BRANDI HARLESS, et al. DEFENDANTS

OPINION & ORDER

Senior Judge Thomas B. Russell referred this matter to U.S. Magistrate Judge Lanny King for ruling on all discovery motions. [DN 16]. This matter is currently before the Court on Defendants’ Motion to Compel to supplement responses to Defendants’ First Set of Interrogatories and Requests for Production of Documents. [DN 41]. Defendants filed their Motion to Compel on December 18, 2020. Id. On January 14, 2021, Plaintiff responded. [DN 43]. On January 26, 2021, Defendants filed their reply to Plaintiff’s response. [DN 44]. Having received the Plaintiff’s and Defendant’s briefing on these issues, the motion is now fully briefed and ripe for adjudication. For the reasons set forth herein, Defendants Motion to Compel, [DN 41], is GRANTED. Background The entirety of the dispute revolves around Plaintiff's allegedly deficient discovery responses. Initially, Plaintiff's discovery responses to Defendants' Interrogatories and Requests for Production were due on February 24, 2019. [DN 41-1]. Plaintiff did not respond by this date.
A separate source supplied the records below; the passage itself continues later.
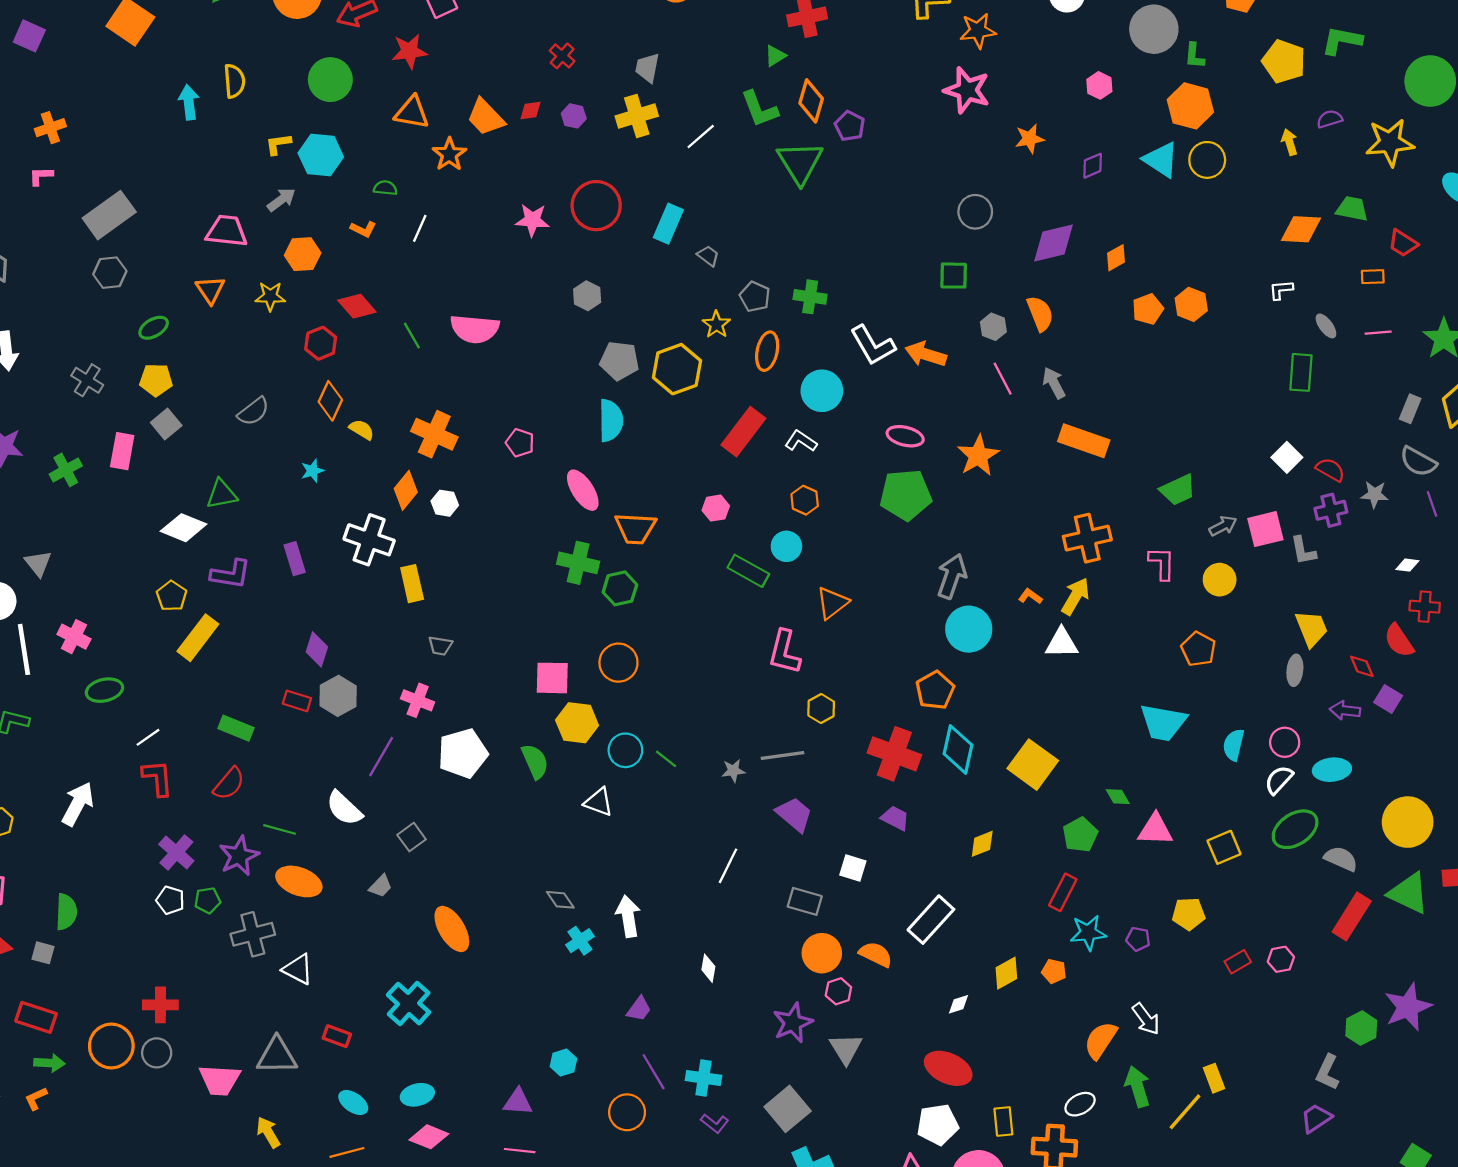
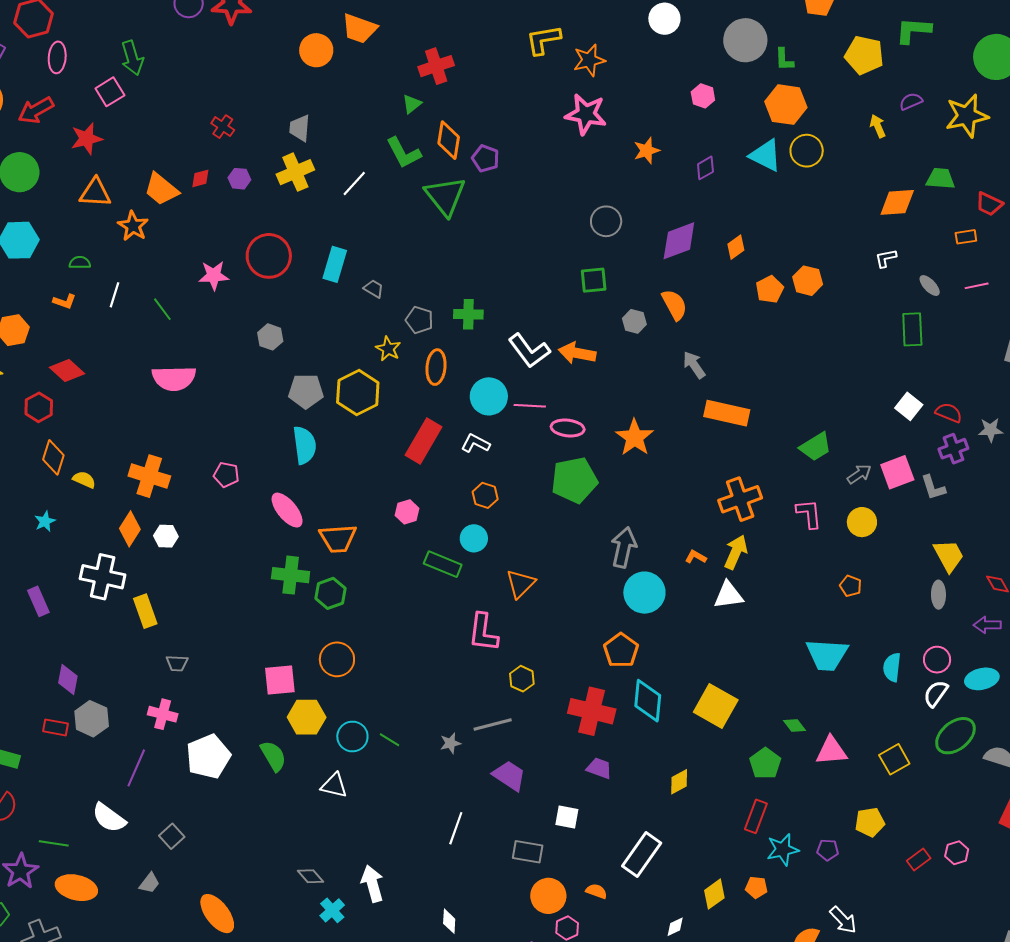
green line: (412, 336) -> (162, 309), moved
pink line: (1003, 379) -> (530, 406), moved, turned -52
orange pentagon: (1198, 649) -> (851, 586), size x0.7
orange semicircle: (876, 954) -> (596, 891), size x0.7

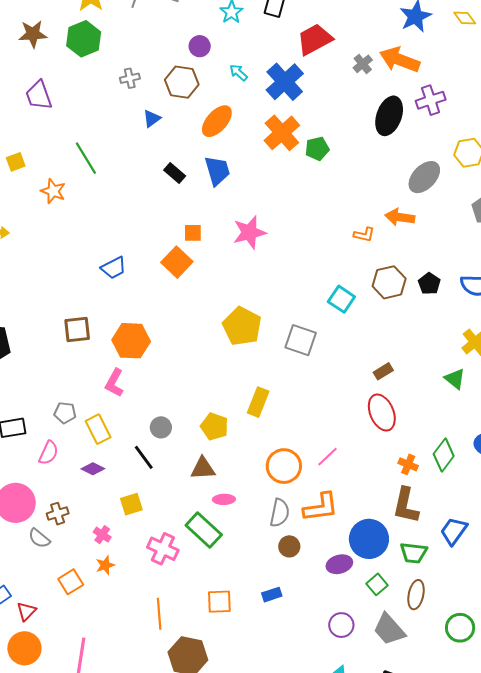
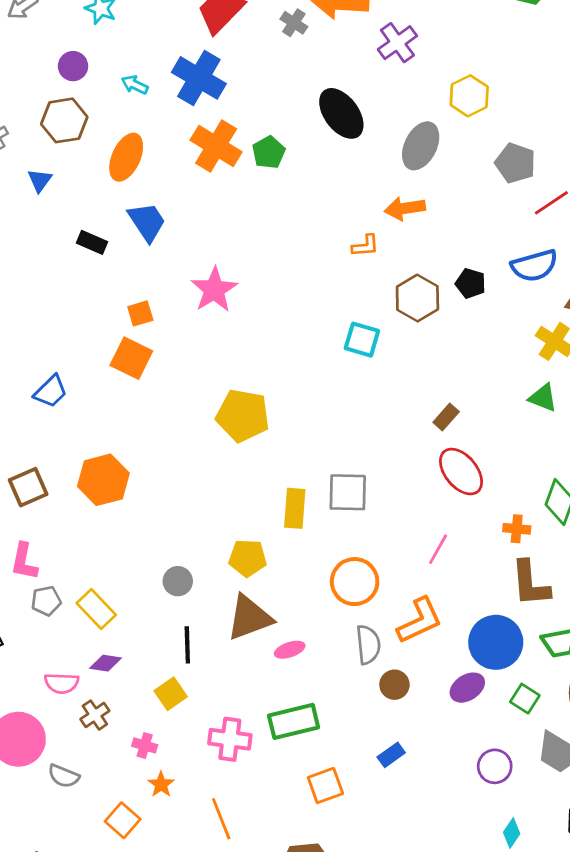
black ellipse: (389, 116) -> (341, 113), moved, turned -39
gray square: (301, 340) -> (348, 492), moved
pink L-shape: (114, 383) -> (24, 562), moved
pink semicircle: (49, 453) -> (62, 683), moved, turned 85
black line: (144, 457) -> (187, 645), moved, turned 52
pink line: (327, 457) -> (438, 549), moved
brown triangle: (203, 468) -> (249, 618), size x1.4
brown cross: (58, 514) -> (95, 715), moved
green rectangle: (204, 530) -> (294, 721), moved, turned -39
orange line: (159, 614) -> (221, 819), moved

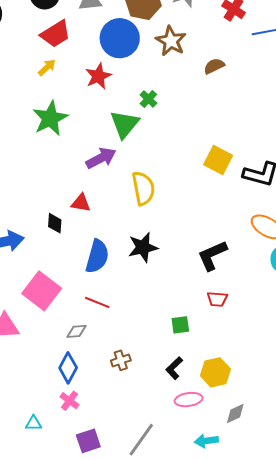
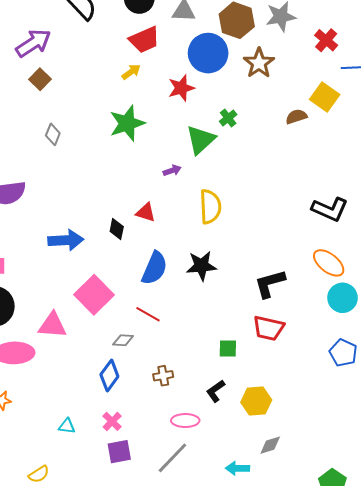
brown semicircle: (214, 66) -> (296, 117), moved
purple arrow: (101, 158) -> (172, 170), size x0.6
yellow square: (218, 160) -> (325, 97), moved
red trapezoid: (217, 299) -> (268, 328), size x1.5
pink ellipse: (189, 400) -> (185, 421), moved
pink cross: (69, 401) -> (112, 421), moved

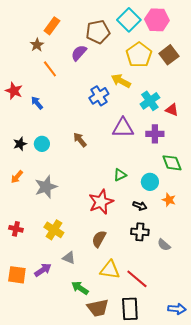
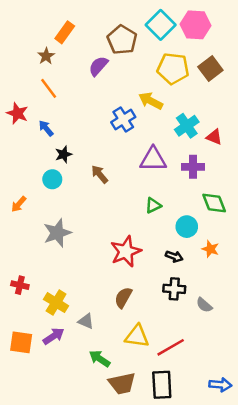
brown pentagon: (98, 32) -> (122, 40), turned -30
yellow pentagon: (139, 55) -> (173, 68), turned -30
orange line: (50, 69) -> (49, 88), moved
black star: (20, 144) -> (63, 154), moved
green triangle: (120, 175) -> (153, 205), moved
orange arrow: (17, 177) -> (19, 204), moved
yellow cross: (54, 230) -> (56, 303), moved
red line: (137, 279) -> (171, 347), turned -70

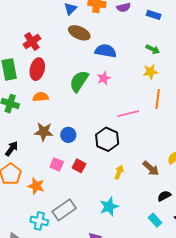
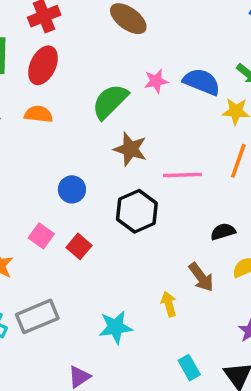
blue semicircle: (106, 51) -> (202, 82), moved
pink star: (104, 78) -> (156, 81), moved
brown star: (44, 132) -> (130, 149), moved
yellow arrow: (119, 172) -> (169, 304), moved, turned -48
black semicircle: (164, 196) -> (223, 232), moved

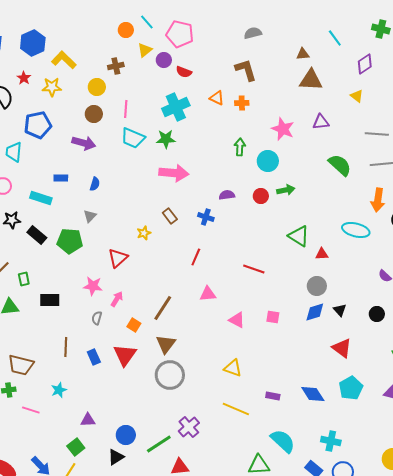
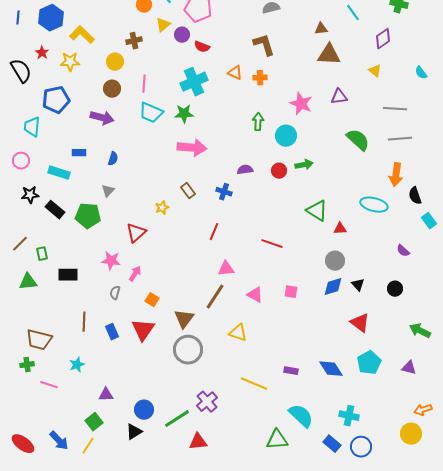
brown line: (163, 308) -> (215, 297), moved
yellow triangle: (233, 368) -> (238, 333), moved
On April 23, 2019, all deadlines were vacated, including those discovery deadlines due to Plaintiff's health conditions. [DN 17]. During the stay, Plaintiff filed his Emergency Motion to Depose Material Witness, [DN 26], which was denied, [DN 29]. On May 26, 2020, a scheduling order was entered requiring Plaintiff to respond to these same discovery requests by June 19, 2020. [DN 32]. Plaintiff did not respond by this date. On July 9, 2020 Plaintiff filed his motion for Extension of Time to Complete Discovery, [DN 33], which was granted; providing Plaintiff thirty days from the entry of that order to complete his responses, [DN 34]. And on August 12, 2020, following the expiration of this deadline,

Plaintiff filed another Motion for Extension of Time to Complete Discovery, [DN 35], which was granted; providing Plaintiff an additional thirty days from the entry of that order, to complete his responses, [DN 37]. On September 17, 2020, Plaintiff served his responses. [DN 42-2]. On September 25, Defendants provided Plaintiff with their objections. [42-3]. Plaintiff alleged they did not receive this and were given an extension permitting a response by November 6, 2020. [DN 41-5]. Plaintiff did not respond. Finally, on December 11, 2020, this Court granted leave for Defendants to file the Motion to Compel that is before this Court today. [DN 40].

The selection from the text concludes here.